The comparison between the 1951-2010 and 2011-2022 trajectories also provides a useful quick look at how the last 12 years have compared to the earlier climate.  The striking difference has been the increased precipitation in August and September.  It's also notable that winters have been warmer recently.

A possible improvement on the diagram would be to include the typical year-to-year variability in each month, perhaps as a background shading.  This would reveal how significant the recent changes are compared to natural variability.

[Update December 4: Chris Swingley experimented with this idea, see his blog post here:]

Here's one for Fairbanks:

The interesting shape is driven by the heavy concentration of precipitation in the warm season, skewing the top of the diagram to the right.  June through September have been notably wet in the last decade or so, but so have all of the cold season months except (presumably by chance) January.

Finally, Utqiaġvik, where the climate has changed so dramatically in the last 20 years or so.

The differences in September, October, and November are very striking; notice that October and November have become as wet as September and October used to be, respectively.  The much warmer and wetter climate of autumn and early winter is a response to much reduced sea ice, with open water providing not only a warming influence but also a lot of extra moisture.  In fact, every month of the year has been both warmer and wetter in the last 20 years.

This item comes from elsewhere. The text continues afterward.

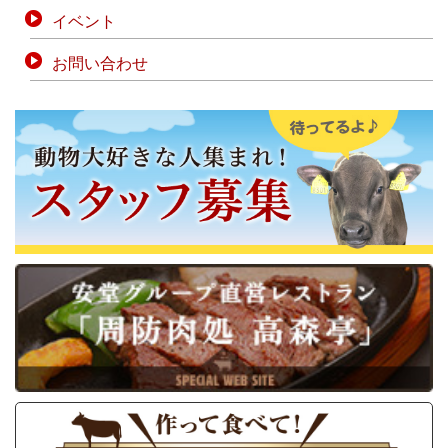
イベント
お問い合わせ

I'm sure readers will observe other interesting aspects of this visualization; feel free to leave a comment.


  1. Nice way to note the variability of temperature versus precipitation over a year. Are there statistics associated with this analysis to quantify that variability beyond the visual? There's a centroid associated with each; surely there's a measure of variability around it and trend.

    1. Creating a graph of dispersion over time by month might inform as well.

    2. Hi Gary, yes there are clearly ways to augment the information. I'm pondering the best way to do that.

  2. Not complaining but its been an extremely mild winter so far on the North Slope. It was 18 degrees above zero (snowy too) with and east wind all day here in Kaktovik.
    Reader Mike.

  3. Rick,
    Also a question with this being my first winter living on the north slope. Its been awfully cloudy lately. Reminds me of SE Alaska (I've lived there too). Are cloudy days increasing too? I'd bet they are.

    1. Without looking at any data, I'd say it's extremely likely that cloud cover has increased significantly in recent decades for the North Slope, and especially for this time of year - because of reduced sea ice and more moisture flux from the ocean.

      Of course, the Arctic is extremely cloudy most of the time anyway, except perhaps in late winter and spring.